Published online by Cambridge University Press: 11 June 2010
Introduction
Survival analysis is a set of statistical methods designed for the analysis of time to event data. Its origins can be traced back to interests in population mortality in the late 1600s (e.g., see Graunt 1676) and its designation as ‘survival analysis’ reflects early applications in demography and biological science predominantly concerned with the ability of individuals or organisms to survive a given period of time until death. Although the use of survival analysis in the social sciences is fairly recent, the last ten years have seen an increase in the use of the method in economics-based research as researchers have begun to develop an interest in the duration of time that precedes the occurrence of an event.

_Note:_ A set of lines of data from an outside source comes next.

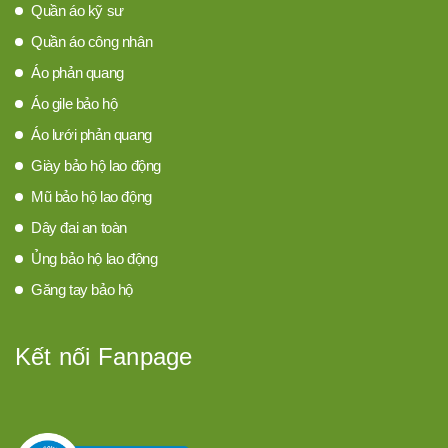
Quần áo kỹ sư
Quần áo công nhân
Áo phản quang
Áo gile bảo hộ
Áo lưới phản quang
Giày bảo hộ lao động
Mũ bảo hộ lao động
Dây đai an toàn
Ủng bảo hộ lao động
Găng tay bảo hộ
Kết nối Fanpage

Survival analysis models are concerned with examining the length of the time interval (‘duration’) between transition states (Blossfeld et al. 1989). The time interval is defined by an origin state and a destination state and the transition between the states is marked by the occurrence of an event during the observation period. An event is a qualitative change that occurs to an individual, organization, political party, society, or other collective (hereafter ‘individual’) as it changes from one discrete state to another discrete state as the result of a substantive process. The majority of survival analysis models examine the occurrence of a single event that transitions an individual across discrete states although there are models in which the event represents a transition to one of several states, repeated transitions from states, or where the event occurs many times.